### Entries taken from a collection
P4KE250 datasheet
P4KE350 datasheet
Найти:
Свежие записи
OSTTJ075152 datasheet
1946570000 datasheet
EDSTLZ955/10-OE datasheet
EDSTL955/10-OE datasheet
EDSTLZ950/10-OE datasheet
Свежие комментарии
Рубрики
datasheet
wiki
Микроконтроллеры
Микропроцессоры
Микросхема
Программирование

* * *

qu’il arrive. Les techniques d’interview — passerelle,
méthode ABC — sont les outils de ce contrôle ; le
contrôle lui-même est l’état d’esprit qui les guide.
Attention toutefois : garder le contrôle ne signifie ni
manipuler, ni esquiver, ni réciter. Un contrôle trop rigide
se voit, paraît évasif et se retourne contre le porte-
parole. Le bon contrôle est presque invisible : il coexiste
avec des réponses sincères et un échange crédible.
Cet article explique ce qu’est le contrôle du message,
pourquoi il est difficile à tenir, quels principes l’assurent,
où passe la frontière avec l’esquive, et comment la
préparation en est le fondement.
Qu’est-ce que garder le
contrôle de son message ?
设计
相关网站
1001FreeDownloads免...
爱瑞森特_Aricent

### WHAT YOU HAVE TO DO
Identify the lines above with the word "contrôle". Copy them.

### YOUR SOLUTION
méthode ABC — sont les outils de ce contrôle ; le
contrôle lui-même est l’état d’esprit qui les guide.
Attention toutefois : garder le contrôle ne signifie ni
manipuler, ni esquiver, ni réciter. Un contrôle trop rigide
parole. Le bon contrôle est presque invisible : il coexiste
Cet article explique ce qu’est le contrôle du message,
contrôle de son message ?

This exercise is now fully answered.